Atatürk ve arkadaşları, 99 yıl önce Cumhuriyet’i kurup demokrasiye hazırlanırken, devamlı milletine ve vekillerine güvendiğini ısrarla söylemişler. Bu, aynı zamanda onların demokrasiye bağlılığının kanıtıdır. Her bayramın milli duyguları tetikleyen özelliğe sahip oluşu, ulusal milliyetçiliğin de vazgeçilmez olduğunu vurguluyor.
Onlar, Osmanlının yıkılışına, melezleşerek Türklüklerini inkâr etmelerinin sebep olduğunun bilincinde olmuşlar. İşte bu yüzden, Türk milliyetçiliğinin önemini sıklıkla söyleyip bayramlar ile heyecan kazanmasını istemişlerdir. Sonradan, 23 Nisan’ı çocuklara, 19 Mayıs’ı gençlere, 30 Ağustos’u Askerlere ve 29 Ekim’i millete emanet etmenin önemini anlatamamışsak, suçlu sadece bizleriz. Bizleriz çünkü 40 yıldan beri süren PKK ve FETÖ terörlerinin nelere mal olduğunu bile düşünemiyoruz.

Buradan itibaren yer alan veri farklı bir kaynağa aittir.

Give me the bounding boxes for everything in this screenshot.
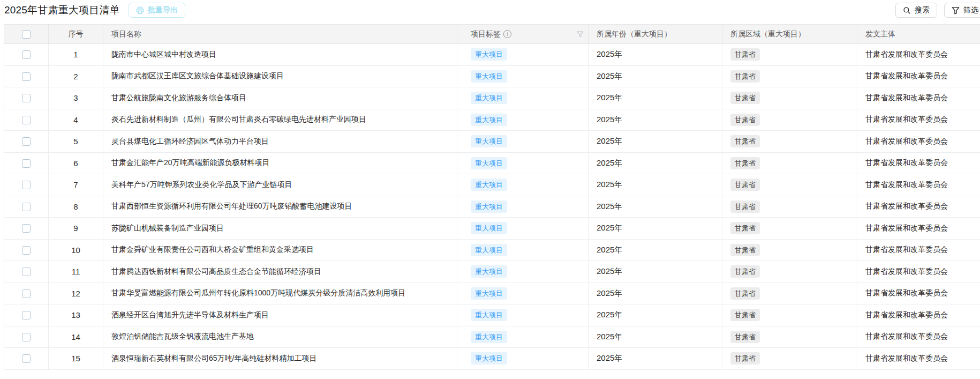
region-badge: 甘肃省 [730, 352, 760, 365]
project-tag-badge: 重大项目 [471, 331, 507, 343]
batch-export-button[interactable]: 批量导出 [129, 3, 185, 18]
row-index: 10 [49, 239, 103, 261]
issuer: 甘肃省发展和改革委员会 [857, 304, 980, 326]
column-header-region: 所属区域（重大项目） [722, 25, 857, 44]
project-year: 2025年 [589, 174, 722, 196]
region-badge: 甘肃省 [730, 244, 760, 256]
issuer: 甘肃省发展和改革委员会 [857, 87, 980, 109]
issuer: 甘肃省发展和改革委员会 [857, 131, 980, 153]
row-checkbox[interactable] [22, 267, 31, 276]
project-year: 2025年 [589, 348, 722, 370]
project-name: 陇南市中心城区城中村改造项目 [103, 44, 457, 66]
row-index: 2 [49, 65, 103, 87]
region-badge: 甘肃省 [730, 200, 760, 213]
project-tag-badge: 重大项目 [471, 114, 507, 126]
project-name: 甘肃腾达西铁新材料有限公司高品质生态合金节能循环经济项目 [103, 261, 457, 283]
table-row: 11 甘肃腾达西铁新材料有限公司高品质生态合金节能循环经济项目 重大项目 202… [4, 261, 980, 283]
tag-column-filter-funnel-icon[interactable] [577, 31, 584, 38]
project-tag-badge: 重大项目 [471, 244, 507, 256]
row-index: 14 [49, 326, 103, 348]
region-badge: 甘肃省 [730, 265, 760, 278]
project-name: 美科年产57万吨钾系列农业类化学品及下游产业链项目 [103, 174, 457, 196]
row-checkbox[interactable] [22, 203, 31, 211]
row-checkbox[interactable] [22, 333, 31, 341]
table-row: 2 陇南市武都区汉王库区文旅综合体基础设施建设项目 重大项目 2025年 甘肃省… [4, 65, 980, 87]
row-checkbox[interactable] [22, 159, 31, 168]
row-checkbox[interactable] [22, 116, 31, 124]
row-checkbox[interactable] [22, 224, 31, 233]
page-title: 2025年甘肃重大项目清单 [4, 3, 120, 18]
batch-export-label: 批量导出 [148, 5, 178, 15]
project-year: 2025年 [589, 196, 722, 218]
table-row: 10 甘肃金舜矿业有限责任公司西和大桥金矿重组和黄金采选项目 重大项目 2025… [4, 239, 980, 261]
issuer: 甘肃省发展和改革委员会 [857, 326, 980, 348]
issuer: 甘肃省发展和改革委员会 [857, 239, 980, 261]
row-index: 3 [49, 87, 103, 109]
row-checkbox[interactable] [22, 72, 31, 81]
table-row: 7 美科年产57万吨钾系列农业类化学品及下游产业链项目 重大项目 2025年 甘… [4, 174, 980, 196]
project-name: 甘肃金汇能年产20万吨高端新能源负极材料项目 [103, 152, 457, 174]
project-name: 灵台县煤电化工循环经济园区气体动力平台项目 [103, 131, 457, 153]
issuer: 甘肃省发展和改革委员会 [857, 196, 980, 218]
region-badge: 甘肃省 [730, 70, 760, 83]
search-button[interactable]: 搜索 [895, 3, 937, 18]
issuer: 甘肃省发展和改革委员会 [857, 283, 980, 304]
issuer: 甘肃省发展和改革委员会 [857, 65, 980, 87]
issuer: 甘肃省发展和改革委员会 [857, 44, 980, 66]
row-checkbox[interactable] [22, 181, 31, 189]
project-tag-badge: 重大项目 [471, 200, 507, 213]
project-name: 甘肃西部恒生资源循环利用有限公司年处理60万吨废铅酸蓄电池建设项目 [103, 196, 457, 218]
row-checkbox[interactable] [22, 246, 31, 255]
region-badge: 甘肃省 [730, 222, 760, 234]
row-index: 8 [49, 196, 103, 218]
row-index: 4 [49, 109, 103, 131]
row-index: 7 [49, 174, 103, 196]
row-index: 6 [49, 152, 103, 174]
table-row: 5 灵台县煤电化工循环经济园区气体动力平台项目 重大项目 2025年 甘肃省 甘… [4, 131, 980, 153]
project-year: 2025年 [589, 65, 722, 87]
issuer: 甘肃省发展和改革委员会 [857, 174, 980, 196]
project-year: 2025年 [589, 44, 722, 66]
row-checkbox[interactable] [22, 311, 31, 319]
project-tag-badge: 重大项目 [471, 135, 507, 147]
project-name: 苏陇矿山机械装备制造产业园项目 [103, 218, 457, 240]
row-checkbox[interactable] [22, 289, 31, 298]
project-tag-badge: 重大项目 [471, 309, 507, 321]
region-badge: 甘肃省 [730, 179, 760, 191]
project-name: 酒泉恒瑞新石英材料有限公司65万吨/年高纯硅材料精加工项目 [103, 348, 457, 370]
region-badge: 甘肃省 [730, 309, 760, 321]
table-row: 3 甘肃公航旅陇南文化旅游服务综合体项目 重大项目 2025年 甘肃省 甘肃省发… [4, 87, 980, 109]
project-year: 2025年 [589, 152, 722, 174]
row-index: 1 [49, 44, 103, 66]
column-header-year: 所属年份（重大项目） [589, 25, 722, 44]
project-name: 甘肃金舜矿业有限责任公司西和大桥金矿重组和黄金采选项目 [103, 239, 457, 261]
project-year: 2025年 [589, 218, 722, 240]
row-checkbox[interactable] [22, 50, 31, 59]
row-checkbox[interactable] [22, 354, 31, 363]
project-name: 炎石先进新材料制造（瓜州）有限公司甘肃炎石零碳绿电先进材料产业园项目 [103, 109, 457, 131]
region-badge: 甘肃省 [730, 92, 760, 104]
project-tag-badge: 重大项目 [471, 48, 507, 61]
issuer: 甘肃省发展和改革委员会 [857, 152, 980, 174]
row-checkbox[interactable] [22, 94, 31, 102]
project-tag-badge: 重大项目 [471, 265, 507, 278]
table-row: 4 炎石先进新材料制造（瓜州）有限公司甘肃炎石零碳绿电先进材料产业园项目 重大项… [4, 109, 980, 131]
project-year: 2025年 [589, 304, 722, 326]
project-name: 甘肃公航旅陇南文化旅游服务综合体项目 [103, 87, 457, 109]
project-year: 2025年 [589, 283, 722, 304]
filter-button[interactable]: 筛选 [944, 3, 980, 18]
row-checkbox[interactable] [22, 137, 31, 146]
region-badge: 甘肃省 [730, 114, 760, 126]
region-badge: 甘肃省 [730, 331, 760, 343]
row-index: 12 [49, 283, 103, 304]
select-all-checkbox[interactable] [22, 30, 31, 39]
row-index: 13 [49, 304, 103, 326]
project-year: 2025年 [589, 261, 722, 283]
column-header-name: 项目名称 [103, 25, 457, 44]
funnel-icon [952, 6, 960, 14]
column-header-tag: 项目标签 i [457, 25, 589, 44]
project-year: 2025年 [589, 87, 722, 109]
table-header-row: 序号 项目名称 项目标签 i 所属年份（重大项目） 所属区域（重大项目） 发文主… [4, 25, 980, 44]
table-row: 1 陇南市中心城区城中村改造项目 重大项目 2025年 甘肃省 甘肃省发展和改革… [4, 44, 980, 66]
project-name: 敦煌泊钒储能吉瓦级全钒液流电池生产基地 [103, 326, 457, 348]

Ne yazık ki, devleti yönetenlerin suçlardaki payı daha da çoktur. Yerli malı unutturan, tam bağımsızlığı göz ardı eden, tarikat ve cemaatlerin halkı köleleştirmesine kayıtsız kalan, milleti inançları yoluyla aldatan kesinlikle politikacılardır. Politikacılar, her 23 Nisanda bir koltuklarını çocuklara devrederken dahi samimi olamıyorlar. Onlar için tek amaç makamda kalabilmek ve saltanat sürebilmektir. Umarız, politikacı milletin egemenliğini, millet de demokrasinin ve kendi patronluğunun önemini anlamış olur.